One step forward, two steps back

After 9 years, 1 month, and 14 days with WordPress, I migrated my website to a new Jekyll-based setup this past week. I think that when you migrate from WordPress to Jekyll, you’re required to immediately write about it, so here goes.

There are a lot of reasons why people switch to static site generators like Jekyll. There are all the normal reasons like the increased speed and reliability of simply serving static files, the increased security of not having any (or very little) server side code to be exploited, and the overall simplicity of authoring posts as plaintext markdown files.
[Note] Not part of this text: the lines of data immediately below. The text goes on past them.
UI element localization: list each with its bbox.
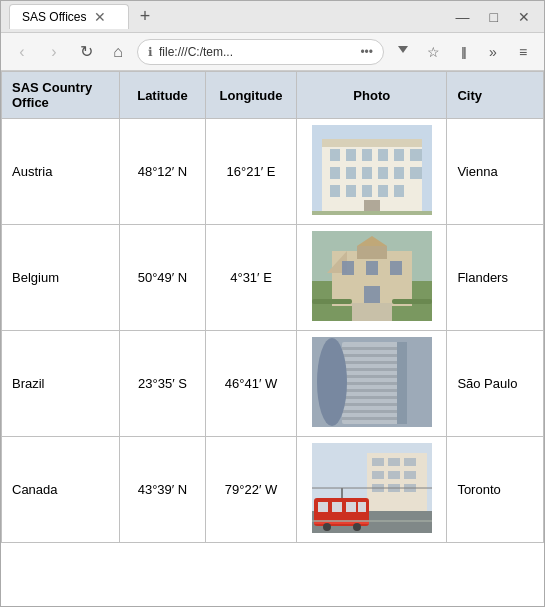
canada-photo	[312, 443, 432, 533]
svg-rect-42	[342, 375, 402, 378]
svg-rect-14	[410, 167, 422, 179]
back-button[interactable]: ‹	[9, 39, 35, 65]
latitude-cell: 43°39′ N	[120, 437, 206, 543]
svg-rect-12	[378, 167, 388, 179]
svg-rect-58	[404, 471, 416, 479]
svg-rect-41	[342, 368, 402, 371]
country-cell: Brazil	[2, 331, 120, 437]
table-row: Canada 43°39′ N 79°22′ W	[2, 437, 544, 543]
country-cell: Belgium	[2, 225, 120, 331]
svg-rect-5	[362, 149, 372, 161]
navigation-bar: ‹ › ↻ ⌂ ℹ file:///C:/tem... ••• ☆ ||| » …	[1, 33, 544, 71]
page-content: SAS Country Office Latitude Longitude Ph…	[1, 71, 544, 606]
home-button[interactable]: ⌂	[105, 39, 131, 65]
svg-rect-10	[346, 167, 356, 179]
column-header-photo: Photo	[297, 72, 447, 119]
table-row: Belgium 50°49′ N 4°31′ E	[2, 225, 544, 331]
svg-rect-11	[362, 167, 372, 179]
pocket-button[interactable]	[390, 39, 416, 65]
svg-rect-30	[366, 261, 378, 275]
column-header-city: City	[447, 72, 544, 119]
svg-rect-15	[330, 185, 340, 197]
close-button[interactable]: ✕	[512, 7, 536, 27]
browser-tab[interactable]: SAS Offices ✕	[9, 4, 129, 29]
svg-rect-64	[318, 502, 328, 512]
minimize-button[interactable]: —	[450, 7, 476, 27]
column-header-latitude: Latitude	[120, 72, 206, 119]
svg-point-49	[317, 338, 347, 426]
brazil-photo	[312, 337, 432, 427]
belgium-photo	[312, 231, 432, 321]
svg-rect-57	[388, 471, 400, 479]
security-icon: ℹ	[148, 45, 153, 59]
address-bar[interactable]: ℹ file:///C:/tem... •••	[137, 39, 384, 65]
svg-rect-3	[330, 149, 340, 161]
svg-rect-19	[394, 185, 404, 197]
table-row: Brazil 23°35′ S 46°41′ W	[2, 331, 544, 437]
forward-button[interactable]: ›	[41, 39, 67, 65]
svg-rect-6	[378, 149, 388, 161]
svg-rect-47	[342, 410, 402, 413]
menu-button[interactable]: ≡	[510, 39, 536, 65]
tab-close-button[interactable]: ✕	[94, 9, 106, 25]
svg-rect-35	[392, 299, 432, 304]
latitude-cell: 48°12′ N	[120, 119, 206, 225]
city-cell: Vienna	[447, 119, 544, 225]
title-bar: SAS Offices ✕ + — □ ✕	[1, 1, 544, 33]
longitude-cell: 46°41′ W	[205, 331, 296, 437]
svg-rect-65	[332, 502, 342, 512]
svg-rect-34	[312, 299, 352, 304]
country-cell: Canada	[2, 437, 120, 543]
window-controls: — □ ✕	[450, 7, 536, 27]
latitude-cell: 23°35′ S	[120, 331, 206, 437]
svg-point-69	[323, 523, 331, 531]
svg-rect-55	[404, 458, 416, 466]
more-options-icon: •••	[360, 45, 373, 59]
sas-offices-table: SAS Country Office Latitude Longitude Ph…	[1, 71, 544, 543]
tab-title: SAS Offices	[22, 10, 86, 24]
svg-rect-54	[388, 458, 400, 466]
address-text: file:///C:/tem...	[159, 45, 354, 59]
svg-rect-2	[322, 139, 422, 147]
photo-cell	[297, 119, 447, 225]
city-cell: Flanders	[447, 225, 544, 331]
svg-rect-33	[352, 303, 392, 321]
svg-rect-7	[394, 149, 404, 161]
country-cell: Austria	[2, 119, 120, 225]
svg-rect-67	[358, 502, 366, 512]
svg-rect-39	[342, 354, 402, 357]
restore-button[interactable]: □	[484, 7, 504, 27]
svg-rect-4	[346, 149, 356, 161]
bookmarks-library-button[interactable]: |||	[450, 39, 476, 65]
column-header-longitude: Longitude	[205, 72, 296, 119]
svg-rect-18	[378, 185, 388, 197]
svg-rect-40	[342, 361, 402, 364]
nav-actions: ☆ ||| » ≡	[390, 39, 536, 65]
svg-rect-38	[342, 347, 402, 350]
column-header-country: SAS Country Office	[2, 72, 120, 119]
browser-window: SAS Offices ✕ + — □ ✕ ‹ › ↻ ⌂ ℹ file:///…	[0, 0, 545, 607]
austria-photo	[312, 125, 432, 215]
svg-rect-45	[342, 396, 402, 399]
svg-rect-16	[346, 185, 356, 197]
photo-cell	[297, 331, 447, 437]
svg-marker-27	[357, 246, 387, 259]
photo-cell	[297, 437, 447, 543]
svg-point-70	[353, 523, 361, 531]
new-tab-button[interactable]: +	[133, 5, 157, 29]
photo-cell	[297, 225, 447, 331]
bookmark-button[interactable]: ☆	[420, 39, 446, 65]
svg-rect-48	[342, 417, 402, 420]
longitude-cell: 79°22′ W	[205, 437, 296, 543]
city-cell: São Paulo	[447, 331, 544, 437]
scrollable-area[interactable]: SAS Country Office Latitude Longitude Ph…	[1, 71, 544, 606]
svg-rect-66	[346, 502, 356, 512]
svg-rect-56	[372, 471, 384, 479]
svg-rect-46	[342, 403, 402, 406]
more-tools-button[interactable]: »	[480, 39, 506, 65]
refresh-button[interactable]: ↻	[73, 39, 99, 65]
svg-rect-8	[410, 149, 422, 161]
svg-rect-43	[342, 382, 402, 385]
svg-rect-13	[394, 167, 404, 179]
svg-rect-21	[312, 211, 432, 215]
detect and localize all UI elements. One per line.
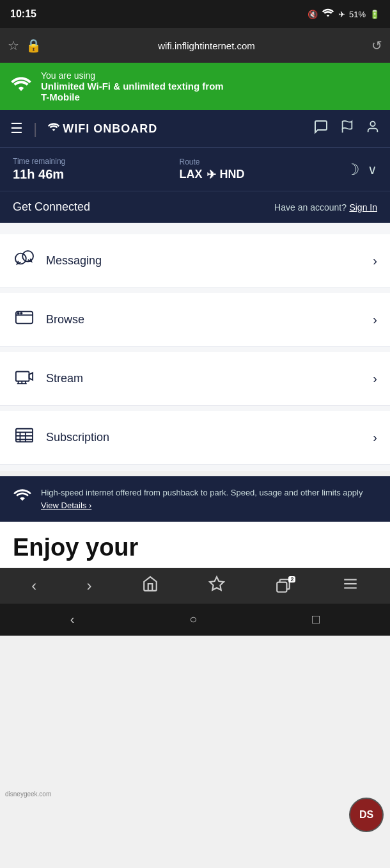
flight-right-controls: ☽ ∨ <box>346 161 377 179</box>
browser-bar: ☆ 🔒 wifi.inflightinternet.com ↺ <box>0 28 390 63</box>
get-connected-title: Get Connected <box>13 200 90 214</box>
android-nav-bar: ‹ ○ □ <box>0 604 390 636</box>
subscription-menu-item[interactable]: Subscription › <box>0 411 390 465</box>
tmobile-banner: You are using Unlimited Wi-Fi & unlimite… <box>0 63 390 110</box>
chat-icon[interactable] <box>313 119 329 138</box>
tabs-button[interactable]: 2 <box>275 577 292 594</box>
status-icons: 🔇 ✈ 51% 🔋 <box>308 8 380 20</box>
lock-icon: 🔒 <box>26 38 42 53</box>
get-connected-bar: Get Connected Have an account? Sign In <box>0 191 390 223</box>
wifi-icon <box>322 8 334 20</box>
tabs-count: 2 <box>288 576 295 583</box>
messaging-chevron-icon: › <box>373 253 377 268</box>
footer-wifi-icon <box>13 488 32 508</box>
back-button[interactable]: ‹ <box>31 577 36 595</box>
stream-menu-item[interactable]: Stream › <box>0 352 390 406</box>
route-block: Route LAX ✈ HND <box>180 157 347 182</box>
enjoy-title: Enjoy your <box>13 534 377 561</box>
nav-bar: ☰ | WIFI ONBOARD <box>0 110 390 147</box>
night-mode-icon[interactable]: ☽ <box>346 161 360 179</box>
plane-route-icon: ✈ <box>207 168 216 182</box>
nav-title: WIFI ONBOARD <box>47 122 306 136</box>
browse-menu-item[interactable]: Browse › <box>0 293 390 347</box>
footer-banner: High-speed internet offered from pushbac… <box>0 476 390 522</box>
time-remaining-value: 11h 46m <box>13 167 180 182</box>
wifi-banner-icon <box>10 76 32 97</box>
hamburger-menu-icon[interactable]: ☰ <box>10 120 23 137</box>
tmobile-line1: You are using <box>41 70 224 81</box>
browse-chevron-icon: › <box>373 312 377 327</box>
battery-text: 51% <box>349 10 366 19</box>
stream-label: Stream <box>46 372 363 385</box>
menu-button[interactable] <box>342 575 359 596</box>
route-label: Route <box>180 157 347 166</box>
refresh-icon[interactable]: ↺ <box>371 38 382 53</box>
android-home-button[interactable]: ○ <box>189 612 197 627</box>
svg-marker-19 <box>210 577 224 590</box>
status-time: 10:15 <box>10 8 36 20</box>
messaging-icon <box>13 250 36 272</box>
account-text: Have an account? <box>274 202 347 213</box>
airplane-icon: ✈ <box>338 10 345 19</box>
route-value: LAX ✈ HND <box>180 168 347 182</box>
svg-point-7 <box>20 312 22 314</box>
user-icon[interactable] <box>366 119 380 138</box>
expand-flight-icon[interactable]: ∨ <box>368 162 377 177</box>
view-details-link[interactable]: View Details › <box>41 501 91 510</box>
sign-in-area: Have an account? Sign In <box>274 202 377 213</box>
browse-icon <box>13 309 36 331</box>
svg-rect-20 <box>277 582 287 591</box>
sign-in-link[interactable]: Sign In <box>349 202 377 213</box>
tmobile-line2: Unlimited Wi-Fi & unlimited texting from… <box>41 81 224 102</box>
footer-text: High-speed internet offered from pushbac… <box>41 486 377 511</box>
battery-icon: 🔋 <box>370 10 380 19</box>
svg-point-1 <box>370 122 375 126</box>
time-remaining-label: Time remaining <box>13 157 180 166</box>
messaging-label: Messaging <box>46 254 363 268</box>
url-bar[interactable]: wifi.inflightinternet.com <box>48 40 365 51</box>
forward-button[interactable]: › <box>86 577 91 595</box>
bookmark-icon[interactable]: ☆ <box>8 38 19 53</box>
nav-actions <box>313 119 380 138</box>
browse-label: Browse <box>46 313 363 326</box>
bookmarks-button[interactable] <box>208 575 225 596</box>
mute-icon: 🔇 <box>308 10 318 19</box>
svg-point-6 <box>18 312 19 314</box>
enjoy-section: Enjoy your <box>0 522 390 568</box>
stream-chevron-icon: › <box>373 371 377 386</box>
flag-icon[interactable] <box>340 119 354 138</box>
subscription-icon <box>13 426 36 449</box>
watermark-badge: DS <box>349 798 384 832</box>
menu-list: Messaging › Browse › <box>0 223 390 471</box>
status-bar: 10:15 🔇 ✈ 51% 🔋 <box>0 0 390 28</box>
nav-wifi-icon <box>47 122 60 136</box>
flight-info: Time remaining 11h 46m Route LAX ✈ HND ☽… <box>0 147 390 191</box>
home-button[interactable] <box>142 575 159 596</box>
browser-nav-bar: ‹ › 2 <box>0 568 390 604</box>
android-recents-button[interactable]: □ <box>312 612 320 627</box>
subscription-chevron-icon: › <box>373 430 377 445</box>
bottom-watermark-text: disneygeek.com <box>5 791 51 798</box>
svg-rect-8 <box>16 372 29 382</box>
time-remaining-block: Time remaining 11h 46m <box>13 157 180 182</box>
messaging-menu-item[interactable]: Messaging › <box>0 234 390 288</box>
tmobile-text: You are using Unlimited Wi-Fi & unlimite… <box>41 70 224 102</box>
android-back-button[interactable]: ‹ <box>70 612 75 627</box>
subscription-label: Subscription <box>46 431 363 444</box>
stream-icon <box>13 367 36 390</box>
All of those are reasons I can identify with and are certainly part of why I switched, but there was more to it.

Building for the Web

I don’t know how else to put this than to say that lately I have felt like I was spending more time building for WordPress and less time building for the web. Sure WordPress powers websites, and at the end of the day you still end up with HTML, CSS, and JavaScript. But there is a right way and a wrong way to build things in WordPress, and it’s almost never as simple as just sticking some HTML where it needs to go. Idiomatic WordPress code must be designed to live alongside any number of other plugins or themes without interfering with them. It requires a bit more effort on the part of the developer, but it’s a very large part of what makes WordPress what it is. It’s what allows WordPress to be so versatile in the types of content it can serve, how it behaves, and what it looks like.

I still maintain my wife’s website as well as my church’s, both of which run on WordPress. For pretty much anyone who asks, it’s still the platform that I recommend without hesitation. But for myself as an engineer, for my personal website, the added tax of building everything within the WordPress environment became a cost I no longer wanted to pay. At least for right now, I want to live a little closer to the web without a content management system getting in the way. And if I’m honest, I just want to try something new for a while. This site is my place to do that.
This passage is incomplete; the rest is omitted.